The company noted in the release that its rebranding follows the recent completion of the “transformative Prime consolidation, doubling reserves and production in high quality offshore assets that benefit from low lifting costs, premium Brent pricing and a favorable fiscal regime”.
The business said its common shares will trade under the new symbol ‘MER’ on the TSX and Nasdaq OMX Stockholm. It added in the release that there is no change in the capitalization of the company pursuant to the change of name and new trading symbols.
In connection with its name change, the company also announced the launch of a new website, which has gone live today, “to coincide with the trading under the new symbols”.
The name Meren is derived from an old nautical term representing the mooring of a vessel as it docks, the company stated in the release.
“Inspired by the maritime legends that set sail in pursuit of new worlds, the name mirrors the company’s stability anchored by a diverse portfolio, strong cash flow profile and proven ability to work side by side with industry leaders on world-class assets,” it added.
In the release, the company noted that Meren’s “key strategic objectives will remain to – drive long-term value through its existing portfolio of world-class assets and deliver compelling shareholder returns; continue growing into a leading independent E&P company that is a trusted and prominent industry partner, recognized for the quality of its assets, balance sheet strength, and disciplined capital allocation; and judiciously consider strategic acquisition of production assets within target markets, with strict adherence to strategic, financial and operational criteria”.
President and Chief Executive Officer Roger Tucker said in the release, “the recent completion of the Prime consolidation felt like the natural catalyst to rebrand the company given the transformational impact of that transaction”.
“Over the last couple of years, we have worked diligently to enhance our investment proposition by simplifying the structure of the business and gaining more direct interests in our large-scale and high-netback assets in deepwater Nigeria,” he added.
“The business model has also evolved considerably over the past few years; moving away from being exploration led to being a full-cycle E&P underpinned by strong cash flow generation that supports our commitment to meaningful shareholder returns,” he continued.
In a release posted on its site on March 20, Africa Oil Corp. announced the completion of the amalgamation to consolidate all of the Prime Oil & Gas Coöperatief U.A shareholding in Africa Oil.
“There is compelling strategic rationale for the consolidation and we believe that the quality and materiality of the assets within our diversified portfolio, our newly combined balance sheet, the strength of the cash flow profile and an attractive double-digit dividend yield all help emphasize a superior investment proposition for investors,” Tucker said in that release.
Africa Oil Chairman Huw Jenkins said in that release, “on behalf of the board I congratulate the teams at Africa Oil, Prime and BTG Pactual in closing this deal considerably ahead of the original timeline”.

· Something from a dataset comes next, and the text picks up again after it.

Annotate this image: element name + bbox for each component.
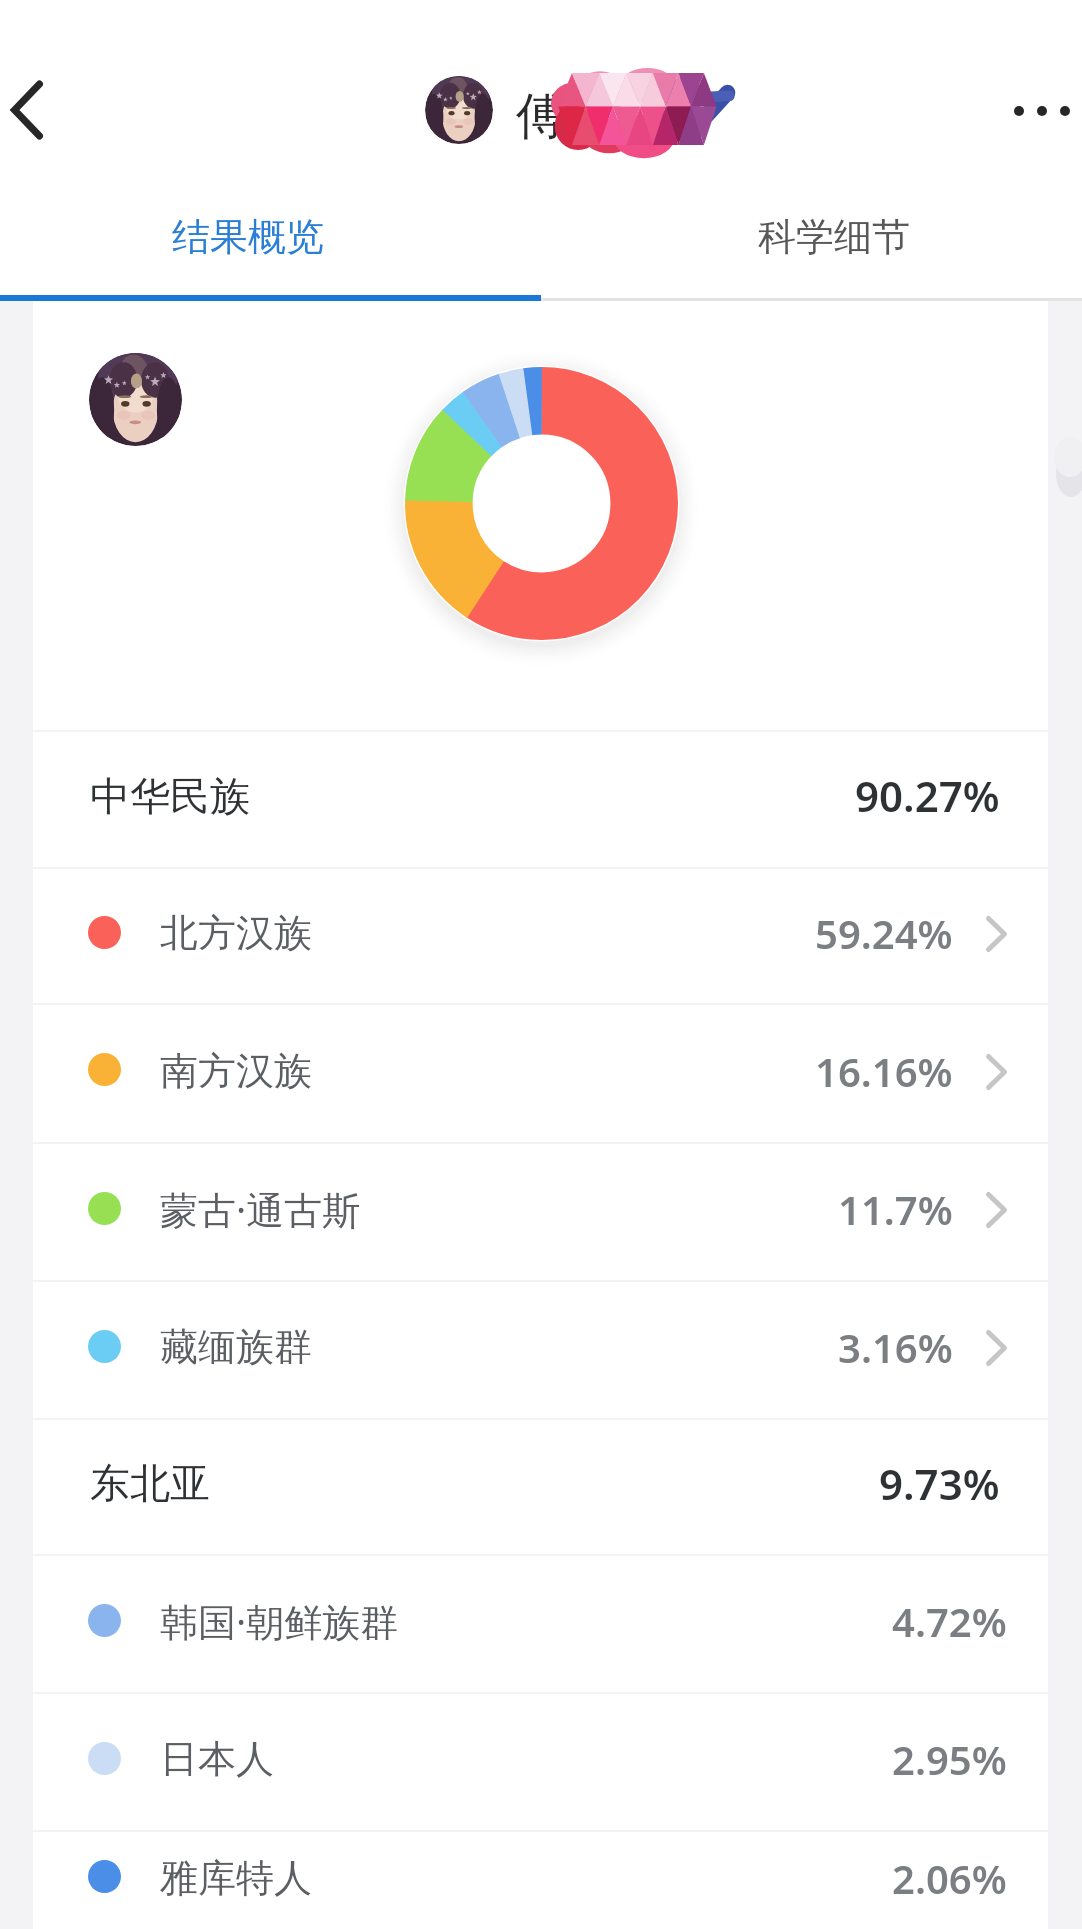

“The enlarged Africa Oil is uniquely well-positioned to drive long-term value through its existing portfolio of world-class assets as well as by leveraging its strong balance sheet to consider strategically complementary acquisitions in our target markets,” he added.
“The company has ambitious growth targets and the vision is to continue growing into a leading full-cycle E&P, establishing it as a trusted and prominent industry partner,” he continued.

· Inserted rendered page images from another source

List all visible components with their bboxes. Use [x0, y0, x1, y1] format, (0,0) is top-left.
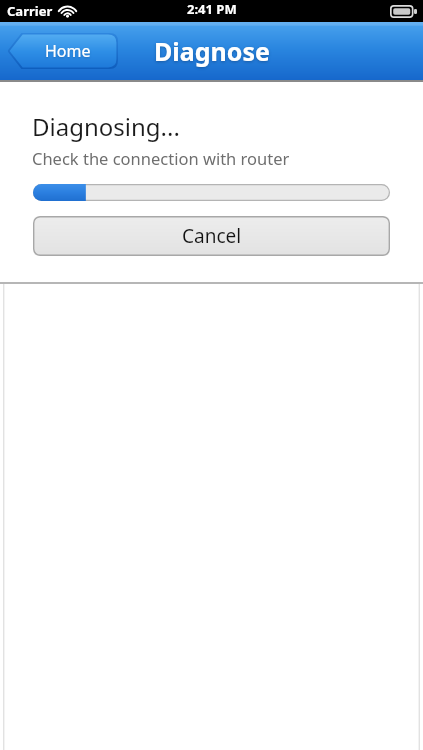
button[interactable]: Cancel [33, 216, 390, 256]
staticText: Diagnosing... [32, 110, 180, 143]
button[interactable]: Home [7, 33, 118, 69]
staticText: 2:41 PM [187, 0, 237, 18]
staticText: Check the connection with router [32, 147, 290, 169]
staticText: Cancel [182, 223, 242, 249]
staticText: Carrier [7, 2, 53, 20]
staticText: Home [45, 40, 91, 62]
staticText: Diagnose [154, 34, 270, 68]
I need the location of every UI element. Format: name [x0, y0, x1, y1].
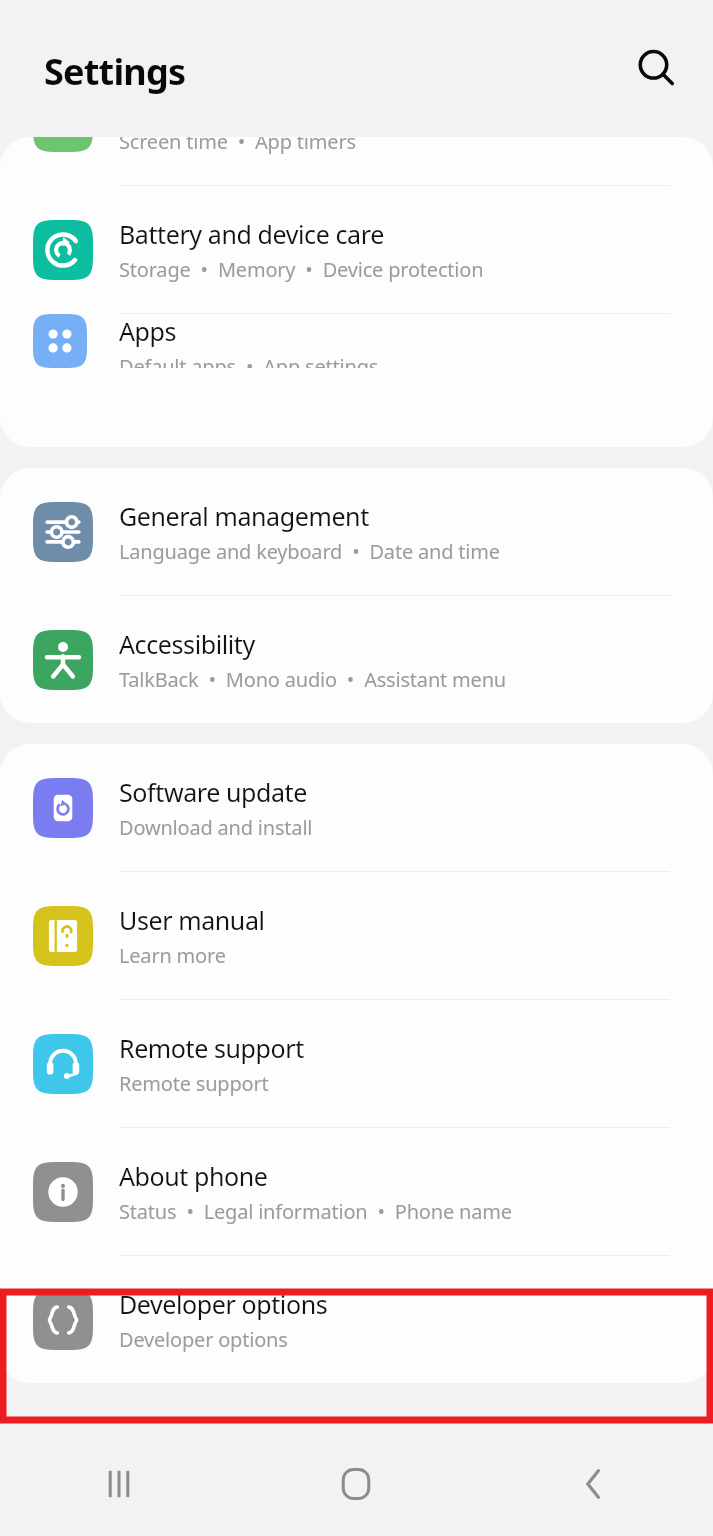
- staticText: About phone: [119, 1159, 268, 1193]
- staticText: Default apps • App settings: [119, 353, 379, 368]
- button[interactable]: Apps: [0, 314, 713, 368]
- button[interactable]: Battery and device care: [0, 186, 713, 313]
- button[interactable]: Developer options: [0, 1256, 713, 1383]
- button[interactable]: Accessibility: [0, 596, 713, 723]
- staticText: Screen time • App timers: [119, 137, 356, 155]
- staticText: Apps: [119, 314, 177, 348]
- staticText: Status • Legal information • Phone name: [119, 1198, 512, 1225]
- staticText: Software update: [119, 775, 307, 809]
- button[interactable]: Recents: [0, 1432, 237, 1536]
- staticText: General management: [119, 499, 369, 533]
- staticText: TalkBack • Mono audio • Assistant menu: [119, 666, 506, 693]
- staticText: Remote support: [119, 1070, 269, 1097]
- button[interactable]: About phone: [0, 1128, 713, 1255]
- button[interactable]: User manual: [0, 872, 713, 999]
- button[interactable]: Digital Wellbeing: [0, 137, 713, 185]
- staticText: Storage • Memory • Device protection: [119, 256, 484, 283]
- button[interactable]: General management: [0, 468, 713, 595]
- staticText: Developer options: [119, 1287, 328, 1321]
- staticText: Settings: [44, 47, 186, 96]
- button[interactable]: Home: [237, 1432, 475, 1536]
- button[interactable]: Software update: [0, 744, 713, 871]
- staticText: Download and install: [119, 814, 313, 841]
- staticText: Accessibility: [119, 627, 255, 661]
- staticText: Language and keyboard • Date and time: [119, 538, 500, 565]
- staticText: Learn more: [119, 942, 226, 969]
- button[interactable]: Back: [475, 1432, 713, 1536]
- staticText: User manual: [119, 903, 265, 937]
- staticText: Battery and device care: [119, 217, 384, 251]
- button[interactable]: Remote support: [0, 1000, 713, 1127]
- staticText: Remote support: [119, 1031, 304, 1065]
- button[interactable]: Search: [625, 38, 687, 100]
- staticText: Developer options: [119, 1326, 288, 1353]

In a release posted on its site on June 24, 2024, Africa Oil Corp. announced that it had reached an agreement with BTG Pactual Oil & Gas S.a.r.l. to consolidate their respective shareholdings in Prime Oil & Gas Coöperatief U.A.
That release noted that Africa Oil had entered into a definitive agreement with BTG Oil & Gas and BTG Pactual Holding S.a.r.l. in relation to their joint 50:50 ownership of Prime.

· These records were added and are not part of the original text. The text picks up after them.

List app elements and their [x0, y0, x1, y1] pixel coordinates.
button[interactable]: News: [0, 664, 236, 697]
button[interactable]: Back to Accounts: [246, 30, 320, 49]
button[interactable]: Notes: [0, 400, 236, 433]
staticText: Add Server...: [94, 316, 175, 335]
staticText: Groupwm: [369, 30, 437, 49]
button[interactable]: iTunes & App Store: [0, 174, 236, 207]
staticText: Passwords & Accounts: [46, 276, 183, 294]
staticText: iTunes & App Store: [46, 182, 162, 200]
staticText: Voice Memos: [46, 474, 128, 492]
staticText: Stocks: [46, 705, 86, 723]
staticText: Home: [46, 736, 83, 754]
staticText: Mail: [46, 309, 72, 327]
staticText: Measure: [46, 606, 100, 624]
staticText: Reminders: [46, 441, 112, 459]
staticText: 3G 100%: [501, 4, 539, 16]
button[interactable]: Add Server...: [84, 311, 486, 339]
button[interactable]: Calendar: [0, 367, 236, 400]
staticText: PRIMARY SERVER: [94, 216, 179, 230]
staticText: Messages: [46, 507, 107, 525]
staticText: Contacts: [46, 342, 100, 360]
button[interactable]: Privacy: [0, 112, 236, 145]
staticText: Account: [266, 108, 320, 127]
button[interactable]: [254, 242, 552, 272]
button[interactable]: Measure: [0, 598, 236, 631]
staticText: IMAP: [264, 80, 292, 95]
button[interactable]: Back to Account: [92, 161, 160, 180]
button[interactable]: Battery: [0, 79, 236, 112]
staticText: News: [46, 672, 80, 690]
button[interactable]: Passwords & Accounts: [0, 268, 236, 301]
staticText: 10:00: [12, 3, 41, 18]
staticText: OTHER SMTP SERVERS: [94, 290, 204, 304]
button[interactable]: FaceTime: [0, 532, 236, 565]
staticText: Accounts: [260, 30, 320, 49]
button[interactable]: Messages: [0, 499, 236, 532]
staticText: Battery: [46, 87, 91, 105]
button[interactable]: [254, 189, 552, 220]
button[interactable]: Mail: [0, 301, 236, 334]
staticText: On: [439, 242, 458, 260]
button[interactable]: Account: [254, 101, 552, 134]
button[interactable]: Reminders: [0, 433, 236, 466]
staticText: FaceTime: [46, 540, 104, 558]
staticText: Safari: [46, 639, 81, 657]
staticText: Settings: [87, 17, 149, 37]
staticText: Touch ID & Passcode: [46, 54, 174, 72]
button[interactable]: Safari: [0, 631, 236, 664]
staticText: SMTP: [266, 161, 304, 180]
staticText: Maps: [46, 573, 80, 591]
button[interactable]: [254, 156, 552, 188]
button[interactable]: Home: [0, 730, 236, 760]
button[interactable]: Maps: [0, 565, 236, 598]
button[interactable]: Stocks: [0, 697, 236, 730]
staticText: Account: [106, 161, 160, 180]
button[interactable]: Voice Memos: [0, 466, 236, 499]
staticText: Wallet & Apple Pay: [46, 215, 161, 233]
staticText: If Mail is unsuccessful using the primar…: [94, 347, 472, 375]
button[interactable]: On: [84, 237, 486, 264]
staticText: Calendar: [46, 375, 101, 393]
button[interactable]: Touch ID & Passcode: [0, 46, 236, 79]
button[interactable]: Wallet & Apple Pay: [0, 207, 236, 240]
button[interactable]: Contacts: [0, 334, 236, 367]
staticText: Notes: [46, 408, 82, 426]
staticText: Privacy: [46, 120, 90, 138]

“Under the Amalgamation Agreement, BTG Holding will be amalgamated under Canadian corporate law with a newly created subsidiary of Africa Oil, with BTG Oil & Gas receiving newly issued common shares in Africa Oil as part of the amalgamation,” that release stated.
“On completion of the Proposed Reorganization, BTG Oil & Gas is expected to hold approximately 35 percent of the outstanding share capital of the enlarged Africa Oil (on a partially diluted basis, excluding certain performance share units with a long vesting horizon), based on the current number of Africa Oil shares,” that release added.
Africa Oil Corp.’s March 20 statement highlighted the issuance of 239,828,655 newly issued common shares in Africa Oil to BTG Pactual Oil & Gas S.a.r.l., “representing approximately 35.5 percent of the outstanding share capital of the company”.